Task directions: When the word "HÀNG" shows up in a line of the records below, copy that line.

(Dataset records)
Content starts

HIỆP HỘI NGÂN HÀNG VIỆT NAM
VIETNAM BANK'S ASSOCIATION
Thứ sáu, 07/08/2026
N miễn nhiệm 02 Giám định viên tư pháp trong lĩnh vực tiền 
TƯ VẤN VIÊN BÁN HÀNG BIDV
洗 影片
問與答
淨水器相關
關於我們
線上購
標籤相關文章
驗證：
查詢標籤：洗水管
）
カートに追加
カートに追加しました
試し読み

Content ends
Content starts

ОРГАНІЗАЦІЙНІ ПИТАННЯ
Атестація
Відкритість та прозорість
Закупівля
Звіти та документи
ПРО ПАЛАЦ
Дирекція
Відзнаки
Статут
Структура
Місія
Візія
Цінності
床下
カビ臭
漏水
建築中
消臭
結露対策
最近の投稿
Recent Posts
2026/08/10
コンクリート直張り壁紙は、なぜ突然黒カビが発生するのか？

Content ends

Answer below:
HIỆP HỘI NGÂN HÀNG VIỆT NAM
TƯ VẤN VIÊN BÁN HÀNG BIDV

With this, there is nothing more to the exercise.